The end must mean something right? If you made it this far, it couldn’t have all been a waste, could it have? You made the journey. You did everything they said you should. And so, you will ask that all-important question, was it worth it? But you’ll never know, and it’s of no matter to you anymore anyway, because in death, it is too late to be asking questions about life, and right there, that’s the problem.
This kind of life, this cattle life, is not life at all, and you might wish to argue against this, and that would be fine because I’m not attempting to sell anyone on the notion that their lives are not valuable, indeed, quite the opposite. Still, we could likely agree the sort of life I am talking about, is visibly unhappy. And I think, well, of course it is, anything, even non-thinking things are unhappy when they are outside of their own control, in the same way a tree first withers then dies if its roots have been obstructed from growing freely. What if we could go back to the beginning, however, and relive the journey, would anything be different?
So let’s suppose that you could go back to the beginning and start this journey all over again. Only this time, you would know from the onset, the journey you were about to undertake, at least insofar as your present journey had previously taken you. You could not go as far back as the source of course since we must imagine ourselves somewhere within the finite set of possibilities that derive from our own personal experiences. You would however, arguably, be in a much better position to navigate the journey ahead in knowing the direction and possibilities that lie ahead. And in knowing such things, how might you make the journey this time around? Would you have pursued different people or let some others go? Might you have ventured down some tributary to explore or to expose yourself to experiences you had previously not been exposed to? I believe you would.
Now imagine you could do this as many times as you wished. Go back to the beginning that is. Each time you did, you would be able to keep every experience from the previous journey. Presumably, you would get better and better each time, pre-empting the bends in the river, the rough bits, and the like, however, each time, you would go just little bit further, and then just a little bit furthermore, because within the finite amount of possibilities the river could present, you would have experienced everything the river could offer up until a certain point, so you push on each time.
Let’s imagine then, that you did this an infinite amount of times, until your legs could no longer keep your head above water, and you had truly come to the end, now holding onto those few final breaths of this world. Presumably, tired and having experienced every imaginable possibility your life could have presented, you would concede to the force and let yourself go. However, even in this, as a human, you’ll inevitably ask yourself right before you do, was it worth it?

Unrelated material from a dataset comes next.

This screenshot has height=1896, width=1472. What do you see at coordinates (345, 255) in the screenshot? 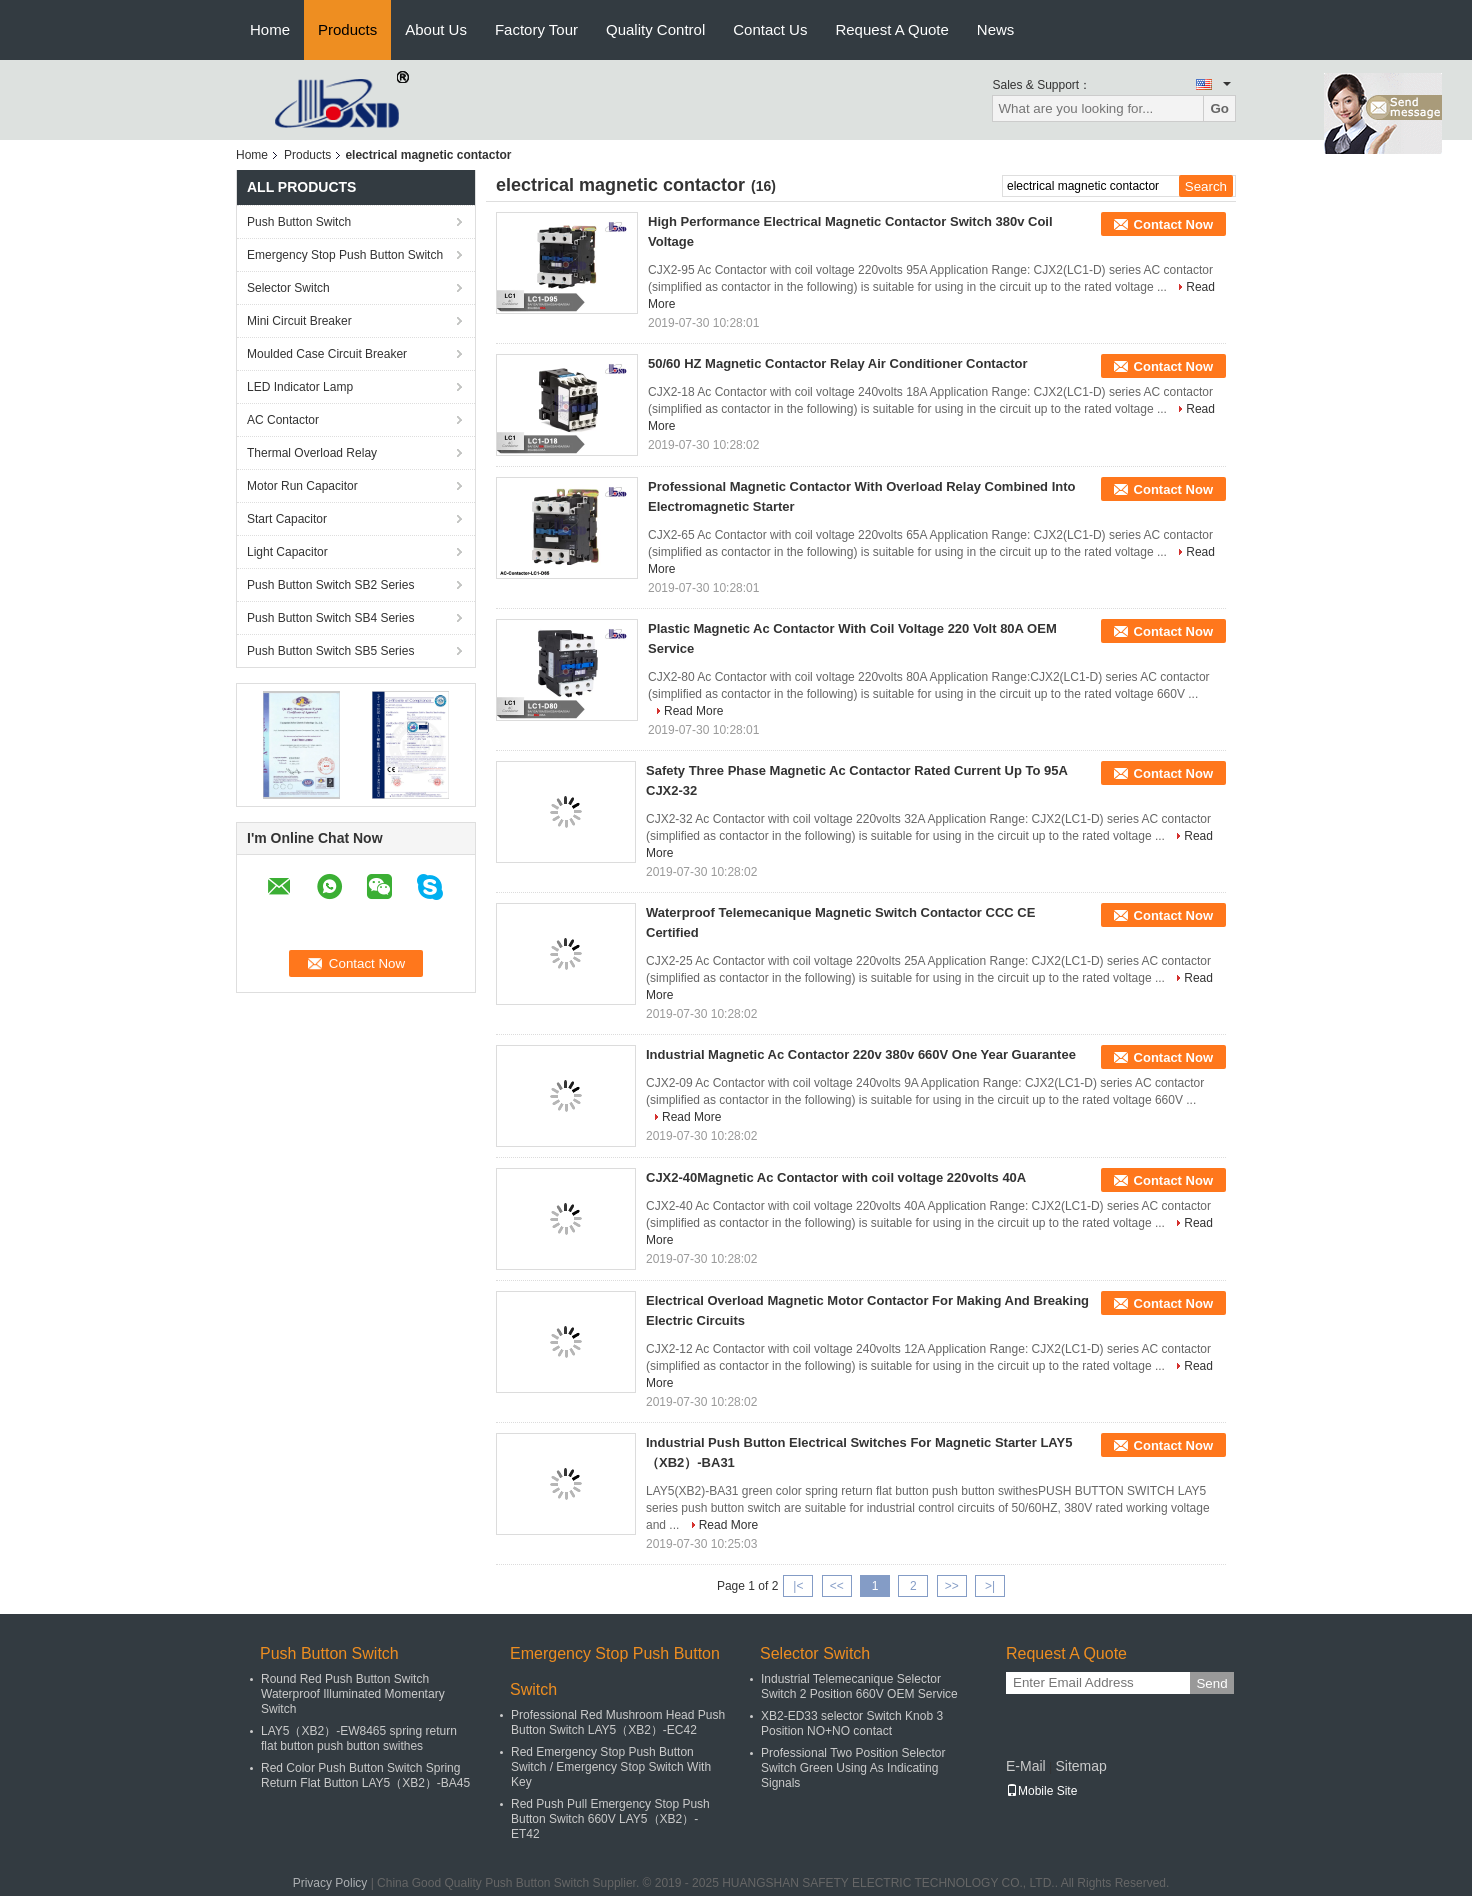
I see `Emergency Stop Push Button Switch` at bounding box center [345, 255].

Having known everything there was to be known and having experienced everything there was to experience, I am inclined to think, and you might disagree with me, that your answer will still be, “No, it wasn’t worth it after all,” because no matter what you did, if you ended up where the river carried you in the end, you never really did find that freedom you sought after all, did you?

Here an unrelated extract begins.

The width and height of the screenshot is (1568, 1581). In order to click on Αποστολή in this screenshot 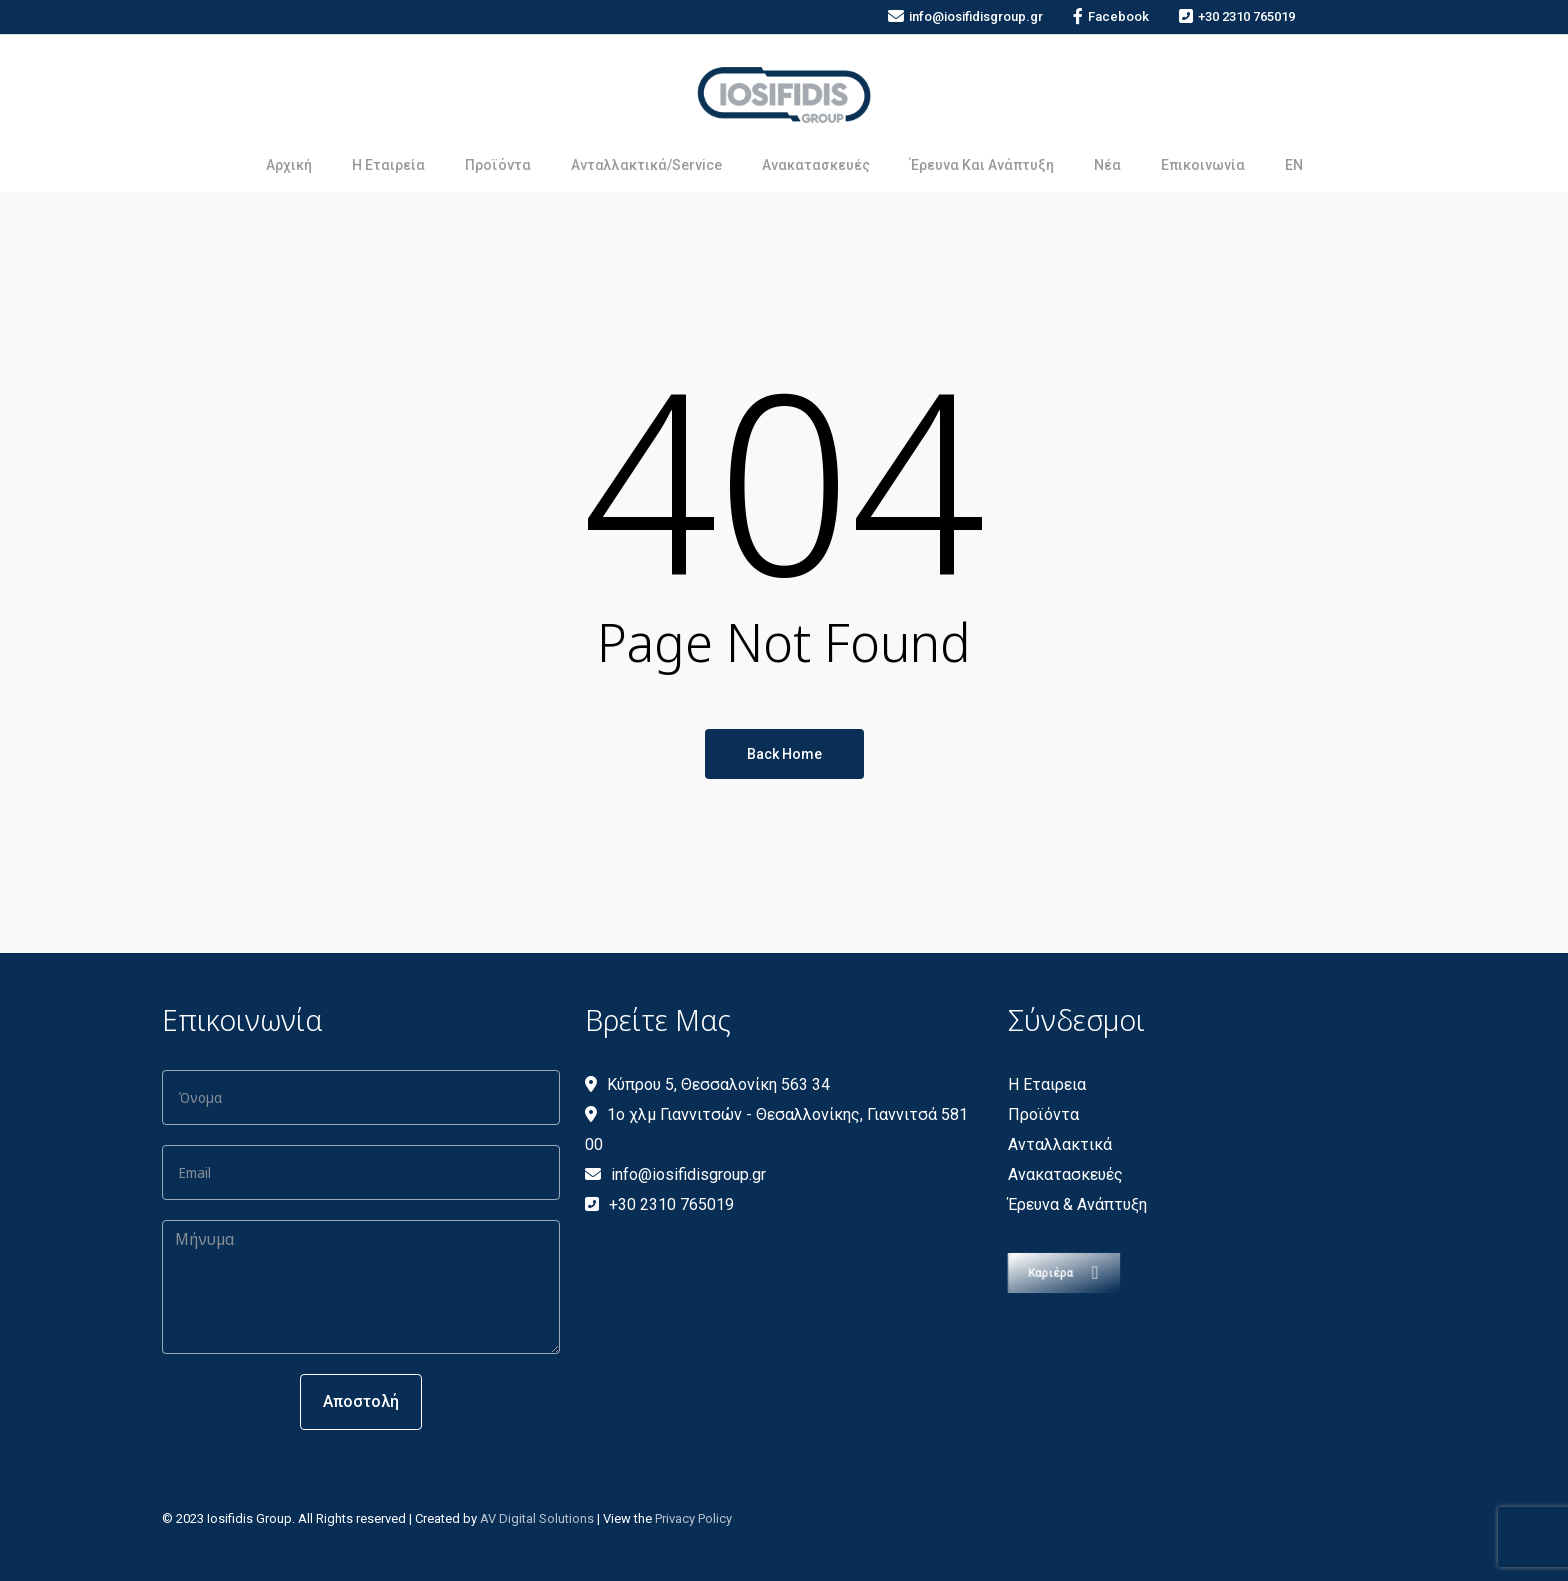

The fact is, if our lives are truly like leaves, and they are, when we hit the surface of the water, we had already begun to die. So, in knowing that, and in knowing we get one shot at this, why would we simply go where the river takes us? Kick, swim, struggle, do anything you can to make it to some bit of shoreline to call your own, and when you get there, free of the flow of the river, don’t stop there, dig, dig with your hands if you must, to carve out the land, to divert the flow into a calm pool, a pool that is your own.

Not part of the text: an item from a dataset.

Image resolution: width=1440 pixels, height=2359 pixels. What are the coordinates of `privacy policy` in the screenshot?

The dreamer already knows this, only they are often too afraid to open themselves to the possibility that they are the ones who are conscious, and not everyone else. Will you wait until the end to ask yourself, “Was it worth it,” or will you take that risk now?
It’s all sad but it’s not bad,
Stephen
This was written and recorded five years ago when I was working on a previous company. Life will pull you in a million different directions. It’s ok to change course. Just make sure it’s of your own choosing.